Vorhang auf – Wort frei

ifa hielt erste Poetry Slam-Werkstatt für Jugendliche in Temeswar

Mittwoch, 03. Dezember 2014

101 Werkstatt der Dichter: Das ifa veranstaltete die erste Poetry Slam-Werkstatt in deutscher Sprache in Rumänien.

Nachdem schon in Frühjahr das Deutsche Kulturzentrum Temeswar mit der Initiative kam, Poetry Slam auch in Temeswar/Timisoara salonfähig zu machen, ging jetzt die ifa-Regionalkoordinatorin Monica Kovats ein ganzes Stück weiter und lud Jugendliche aus dem ganzen Land zu einer zweitägigen Werkstatt mit einem professionellen (wenn es denn überhaupt so etwas gibt) Poetry Slammer ein. Der Stuttgarter Jonas Bolle weihte 26 Laien in die Kunst des Poetry Slammens ein.
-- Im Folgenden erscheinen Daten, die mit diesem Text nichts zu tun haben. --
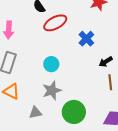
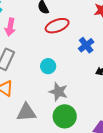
gray star: (52, 90) -> (58, 92), moved, turned 30
gray triangle: (35, 113) -> (26, 112), size x1.5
Das heißt, sie sollten in zwei Tagen einen literarischen Text schreiben (Gedicht, Spoken Word, Raptext usw.) und diesen vor einem Publikum im Studiosaal des Hauses der Künste vortragen. Die Zuschauer bestimmten ihren Favoriten, indem sie dem besten Text den meisten Beifall schenkten.

Am 30. November fand abends der „Wettstreit der Dichter“ statt. Nicht alle der 26 Werkstattteilnehmer stellten ihren Text vor, dafür traten aber auch Gäste auf, die auf Englisch, Rumänisch und sogar Ungarisch vortrugen.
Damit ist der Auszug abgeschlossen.